Demand will remain steady in the near-term…
According to the research firm, European import demand for coal is likely to remain steady for the next three to four years at around 200 million t. However, the major sources of supply into Europe – the US, Colombia, South Africa and Russia – have all seen an upward trend in costs, which is changing the sources of supply: “We forecast lower exposure to Europe for South African and Russian coal as they can achieve better margins from Asia Pacific markets. Therefore as South Africa exits from Europe, the battleground is between Colombia and the US,” Sultoon expands.
“A comparison of a typical Central Appalachia mine in the US versus Cerrejon – the second largest export mine the world – reveals the crucial source of competitive advantage for Colombia. Mining costs in the eastern US are very high, driven by permitting obligations, challenging geology and thinning coal seams. Railroad costs have traditionally been inflexible, meaning minimal margins recovered for US producers, whereas, in Colombia, port fee and inland transport costs are very low and their margins are strong at US$ 30 – 35/t. Realistically European coal prices could fall as low as US$ 70/t, which would be incredibly low given existing market dynamics, and Colombia would be able to fend off all supply competition.”

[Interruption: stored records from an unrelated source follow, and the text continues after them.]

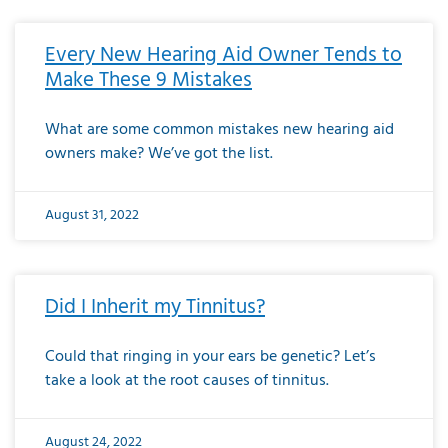
Every New Hearing Aid Owner Tends to
Make These 9 Mistakes
What are some common mistakes new hearing aid
owners make? We’ve got the list.
August 31, 2022
Did I Inherit my Tinnitus?
Could that ringing in your ears be genetic? Let’s
take a look at the root causes of tinnitus.
August 24, 2022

… but the long-term environment will be challenging for coal
Although its advantage over gas is likely to remain for several years, a mix of environmental policies and initiatives to reduce industrial emissions in Europe will halt the renaissance of coal.

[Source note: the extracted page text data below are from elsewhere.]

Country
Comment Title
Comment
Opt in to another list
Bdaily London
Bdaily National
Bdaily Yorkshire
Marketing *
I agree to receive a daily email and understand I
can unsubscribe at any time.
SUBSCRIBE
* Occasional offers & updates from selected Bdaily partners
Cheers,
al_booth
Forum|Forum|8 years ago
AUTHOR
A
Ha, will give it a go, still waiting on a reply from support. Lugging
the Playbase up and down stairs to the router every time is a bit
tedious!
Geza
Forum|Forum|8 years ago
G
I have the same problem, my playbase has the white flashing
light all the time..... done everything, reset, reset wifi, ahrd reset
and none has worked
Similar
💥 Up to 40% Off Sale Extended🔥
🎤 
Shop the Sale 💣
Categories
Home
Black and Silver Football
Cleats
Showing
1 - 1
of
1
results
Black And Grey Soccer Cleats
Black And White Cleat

Osbaldstone says: “The fuel mix of the power sector has become increasingly influenced by the development of European climate-energy policy and the implementation of its key instruments at a national level. While there has been much debate about the EU’s Emissions Trading Scheme (EU ETS) and the impact of incentive support measures for renewable resources, there are other mechanisms that could have a more significant impact on the volume of installed coal-fired power capacity in Europe. Our analysis shows that the controls of the Large Combustion Plant Directive and its successor, the Industrial Emissions Directive, will obligate the retirement of around 15 GW of coal-fired generation capacity by 2015, with a further additional loss of 20 GW by the early 2020s – driving nearly 60% of existing coal-fired capacity.”

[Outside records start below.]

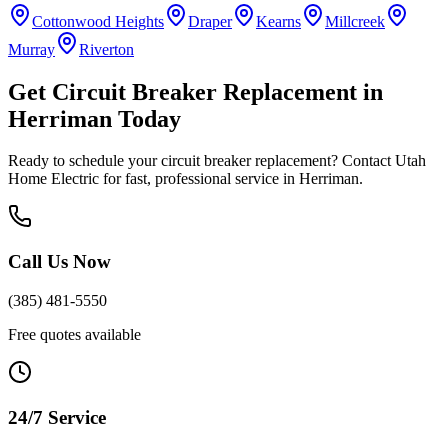
Cottonwood Heights
Draper
Kearns
Millcreek
Murray
Riverton
Get
Circuit Breaker Replacement
in
Herriman
Today
Ready to schedule your
circuit breaker replacement
? Contact Utah
Home Electric for fast, professional service in
Herriman
.
Call Us Now
(385) 481-5550
Free quotes available
24/7 Service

At the same time, Wood Mackenzie concludes that the scope for new coal-fired capacity is relatively limited, forecasting that around 10 GW of new capacity will be installed over the next 2 to 3 years – around 50% of the total build expected in the period to 2030.
So what does that mean for coal?
“In the next couple of years, coal will maintain its advantage over gas in Europe and continue to squeeze gas generation out of the market. But, beyond 2014, we start to see the loss of coal-fired capacity weakening the fuel’s position. This trend will continue toward the 2020s and, by the latter part of this period, we also see a more challenging carbon price environment emerging,” Osbaldstone continues.
Osbaldstone concludes “Coal’s recent role in European power is much more likely to represent one last push rather than the recovery of a long-term player.”
Adapted from press release by Jonathan Rowland.